The Cochiti are a Keresan tribe located near Santa Fe, New Mexico. Like many of the area's Pueblo tribes, Cochitis moved from functional wares to smaller, packable ceramics as Anglo tourism brought a demand for Native American art as souvenirs. Ceramic vessels from Cochiti are relatively rare, as the tribe is well known for effigies and storyteller figurines. The classic Cochiti motif includes an off white bentonite slip with boiled beeweed painted designs.
The finely painted pottery of Acoma differs in style from that of the Rio Grande pueblos, while closely resembling that of neighboring Laguna. Dazzling, bold patterns and fine line work are common on both black and white and polychrome pots. A revival of the ancient Mimbres pottery designs began in the early 20th Century, when pottery sherds from the archaeological site were shared with local Acoma potters including the legendary Lucy Lewis.

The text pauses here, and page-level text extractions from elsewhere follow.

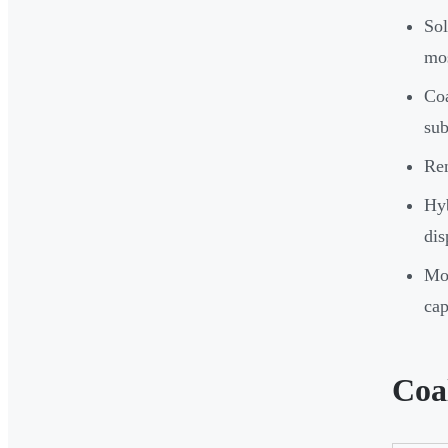
So
mos
Coa
sub
Ren
Hyb
dis
Mos
cap
Coa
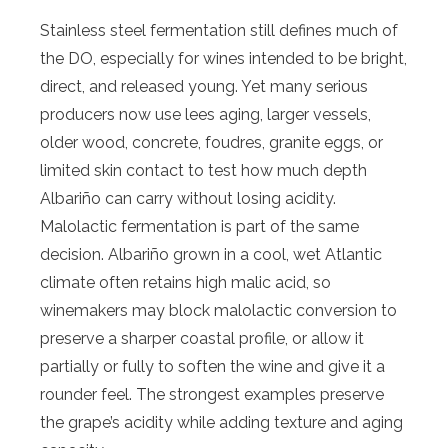
Stainless steel fermentation still defines much of
the DO, especially for wines intended to be bright,
direct, and released young. Yet many serious
producers now use lees aging, larger vessels,
older wood, concrete, foudres, granite eggs, or
limited skin contact to test how much depth
Albariño can carry without losing acidity.
Malolactic fermentation is part of the same
decision. Albariño grown in a cool, wet Atlantic
climate often retains high malic acid, so
winemakers may block malolactic conversion to
preserve a sharper coastal profile, or allow it
partially or fully to soften the wine and give it a
rounder feel. The strongest examples preserve
the grape’s acidity while adding texture and aging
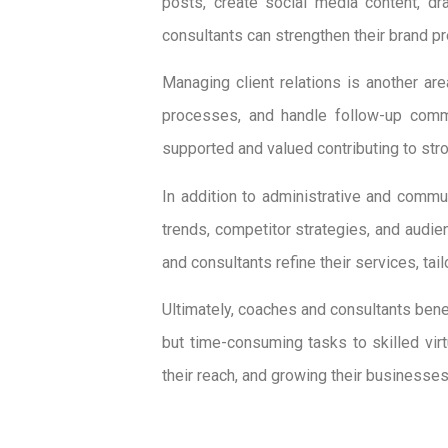
posts, create social media content, dr
consultants can strengthen their brand p
Managing client relations is another ar
processes, and handle follow-up commun
supported and valued contributing to stro
In addition to administrative and commun
trends, competitor strategies, and audie
and consultants refine their services, tai
Ultimately, coaches and consultants benef
but time-consuming tasks to skilled vir
their reach, and growing their businesses 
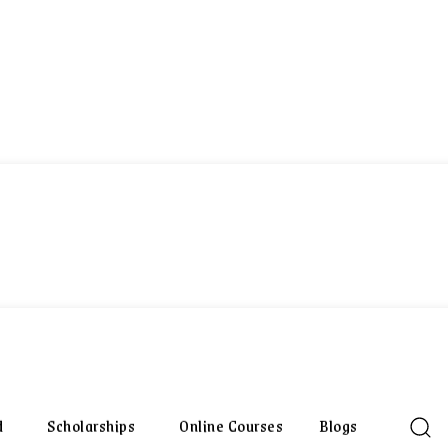
d
Scholarships
Online Courses
Blogs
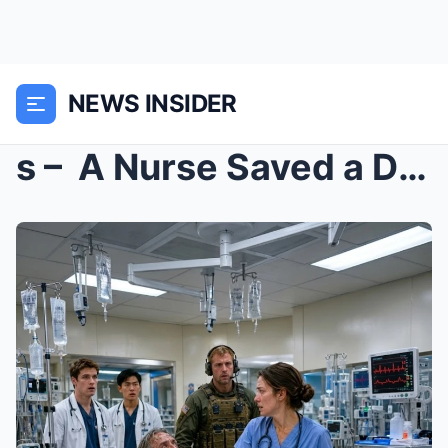
NEWS INSIDER
s – A Nurse Saved a Dying Soldier in 1985. ...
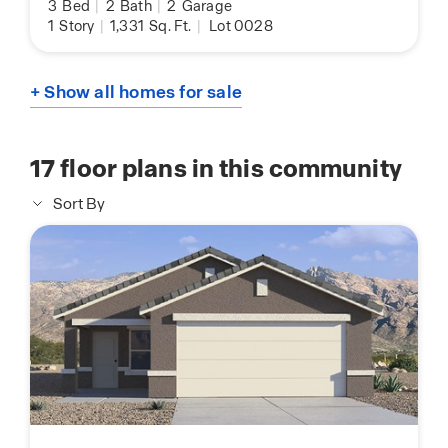
3
Bed
|
2
Bath
|
2
Garage
1
Story
|
1,331
Sq. Ft.
|
Lot 0028
+ Show all homes for sale
17
floor plans in this community
Sort By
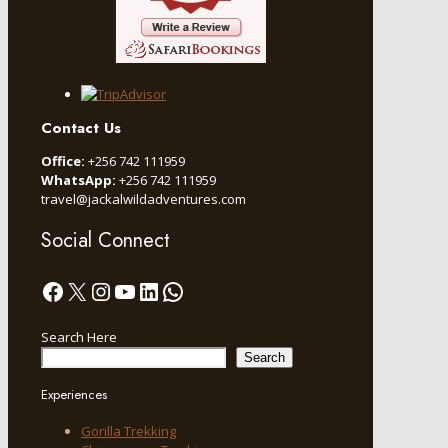
Contact Us
Office:
+256 742 111959
WhatsApp:
+256 742 111959
travel@jackalwildadventures.com
Social Connect
Facebook
X
Instagram
YouTube
LinkedIn
WhatsApp
Search Here
Search
Experiences
Gorilla Trekking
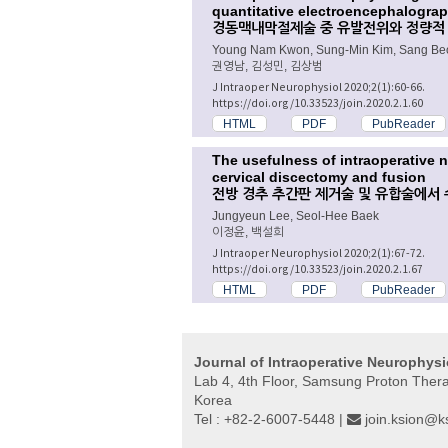
quantitative electroencephalograp
경동맥내막절제술 중 유발전위와 정량적
Young Nam Kwon, Sung-Min Kim, Sang B
권영남, 김성민, 김상범
J Intraoper Neurophysiol 2020;2(1):60-66.
https://doi.org/10.33523/join.2020.2.1.60
HTML
PDF
PubReader
The usefulness of intraoperative 
cervical discectomy and fusion
전방 경추 추간판 제거술 및 유합술에서
Jungyeun Lee, Seol-Hee Baek
이정윤, 백설희
J Intraoper Neurophysiol 2020;2(1):67-72.
https://doi.org/10.33523/join.2020.2.1.67
HTML
PDF
PubReader
Journal of Intraoperative Neurophys
Lab 4, 4th Floor, Samsung Proton The
Korea
Tel : +82-2-6007-5448 |
join.ksion@ks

“His watercolors show his intense love of that strange corner of the west where the Navajos live." While his world was not quite as idyllic as a fifties lifestyle magazine might suggest, Navajo artist Andy Tsinajinie filtered the Indian experience through the colorful lens of children’s illustrations and government supported murals.
In his signature contemporary style, Fritz Scholder took on romantic stereotypes to tackle tough issues like poverty, alcoholism and diabetes amongst Tribal communities. Incorporating a pop aesthetic and a wry sense of humor, Scholder’s figures embody the enigma of a culture caught up in legend and bound by mortality.